Page-level text extractions:
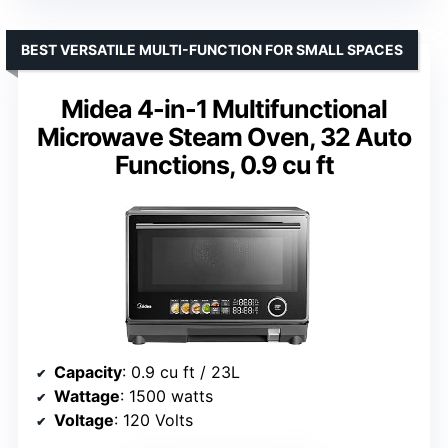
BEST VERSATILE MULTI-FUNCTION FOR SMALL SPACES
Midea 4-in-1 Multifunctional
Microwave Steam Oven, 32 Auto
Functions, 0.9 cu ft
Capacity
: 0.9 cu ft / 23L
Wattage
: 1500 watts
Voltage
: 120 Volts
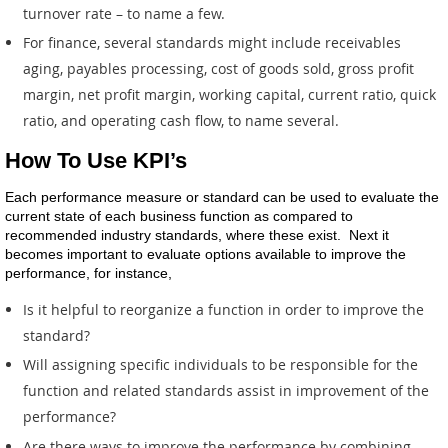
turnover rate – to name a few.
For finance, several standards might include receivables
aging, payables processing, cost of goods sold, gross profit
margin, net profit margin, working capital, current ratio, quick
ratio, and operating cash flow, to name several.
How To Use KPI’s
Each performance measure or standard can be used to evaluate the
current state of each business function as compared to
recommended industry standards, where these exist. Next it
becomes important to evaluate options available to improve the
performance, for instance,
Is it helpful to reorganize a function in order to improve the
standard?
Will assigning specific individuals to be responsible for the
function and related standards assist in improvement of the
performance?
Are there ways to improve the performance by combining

--

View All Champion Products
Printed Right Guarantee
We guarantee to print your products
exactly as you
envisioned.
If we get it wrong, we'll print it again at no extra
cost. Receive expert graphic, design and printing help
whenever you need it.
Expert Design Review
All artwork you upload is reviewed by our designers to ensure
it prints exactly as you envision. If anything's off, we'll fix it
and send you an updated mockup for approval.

## Exercise aim
Using the entries above, repeat only the lines from the one containing "Each performance measure" through the one containing "Are there ways", end lines included.

## Written solution
Each performance measure or standard can be used to evaluate the
current state of each business function as compared to
recommended industry standards, where these exist. Next it
becomes important to evaluate options available to improve the
performance, for instance,
Is it helpful to reorganize a function in order to improve the
standard?
Will assigning specific individuals to be responsible for the
function and related standards assist in improvement of the
performance?
Are there ways to improve the performance by combining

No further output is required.